27.1.: Österreichische Erstaufführung im Wiener Ronacher
„DON CAMILLO UND PEPPONE“ – 100 nette Melodiechen und eine paar nette Worte von Jesus
Andreas Lichtenberger. Copyright: DI. Dr. Andreas Haunold
Schon sehr, sehr überraschend sind nun diese beiden alten Herren, die vor über einem halben Jahrhundert so beliebten Haudegen Don Camillo und Peppone auf Wiener Musical-Boden gelandet.
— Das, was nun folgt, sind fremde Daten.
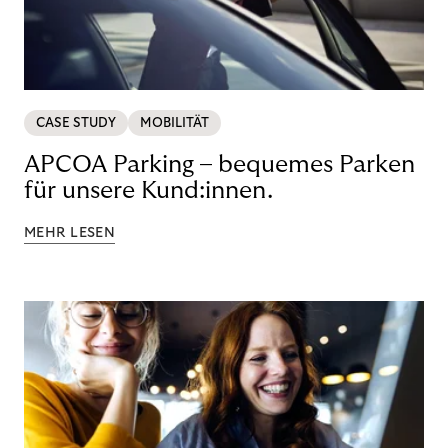
CASE STUDY
MOBILITÄT
APCOA Parking – bequemes Parken
für unsere Kund:innen.
MEHR LESEN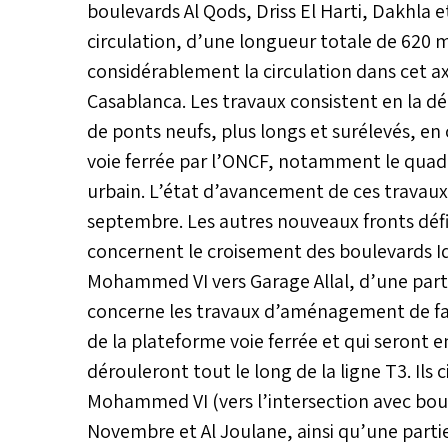
boulevards Al Qods, Driss El Harti, Dakhla 
circulation, d’une longueur totale de 620 m 
considérablement la circulation dans cet axe
Casablanca. Les travaux consistent en la dé
de ponts neufs, plus longs et surélevés, en
voie ferrée par l’ONCF, notamment le quad
urbain. L’état d’avancement de ces travaux 
septembre. Les autres nouveaux fronts défi
concernent le croisement des boulevards Idri
Mohammed VI vers Garage Allal, d’une part, 
concerne les travaux d’aménagement de faça
de la plateforme voie ferrée et qui seront
dérouleront tout le long de la ligne T3. I
Mohammed VI (vers l’intersection avec boulev
Novembre et Al Joulane, ainsi qu’une parti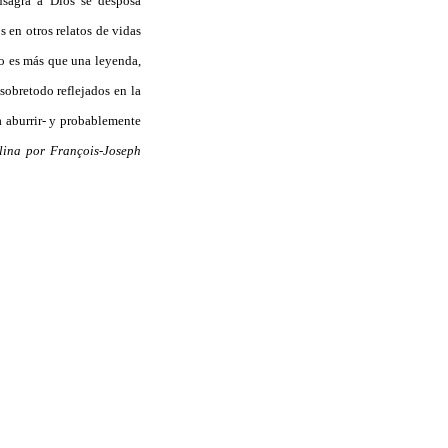
nsagra a Dios se desposa
 en otros relatos de vidas
no es más que una leyenda,
obretodo reflejados en la
a aburrir- y probablemente
lina por François-Joseph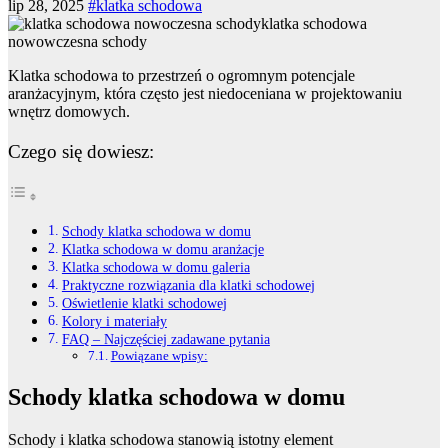
lip 28, 2025
#klatka schodowa
klatka schodowa
nowowczesna schody
Klatka schodowa to przestrzeń o ogromnym potencjale
aranżacyjnym, która często jest niedoceniana w projektowaniu
wnętrz domowych.
Czego się dowiesz:
Schody klatka schodowa w domu
Klatka schodowa w domu aranżacje
Klatka schodowa w domu galeria
Praktyczne rozwiązania dla klatki schodowej
Oświetlenie klatki schodowej
Kolory i materiały
FAQ – Najczęściej zadawane pytania
Powiązane wpisy:
Schody klatka schodowa w domu
Schody i klatka schodowa stanowią istotny element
Mit Starthilfe des St. Gallener Theaters versuchen nun die Vereinigten Bühnen Wien diese aus der Schweiz übernommene Koproduktion in einer Aufführungsserie im Ronacher durchzuziehen.
Ab 1952 haben Fernandel und Gino Cervi in den fünf Folgen der „Don Camillo und Peppone“-Filmsaga Giovannino Guareschis schon sehr genialen sozialkritischen Episodenroman „Il mondo piccolo“ weltberühmt gemacht. Ein seriöses Autorenduo, zwei alte Füchse in ihrer Branche, Texter Michael Kunze und Komponist Dario Farina („Felicità“, „Monaco Franze“ und manch anderes Gutes für frühere Schlagerstars), haben sich nun nicht Kern kontra Mitterlehner oder Häupl kontra Randbezirke oder gar Trump kontra Putin angenommen, sondern servieren mit diesem Remake auf gefällige Art eine Reihe netter Melodien (wohl nicht 100, doch 45 Musiknummern sind angeführt – zieht sich allerdings in die Länge) und mit Guareschis Wortspenden ein nettes, doch von viel Geschrei übertöntes ländliches Italien. Die Worte, die Don Camillo vom Himmel herab von Jesus zugeflüstert bekommt, diese haben für den traditionsverbundenen streitbaren Priester wie den roten Bürgermeister Peppone ihren Wert.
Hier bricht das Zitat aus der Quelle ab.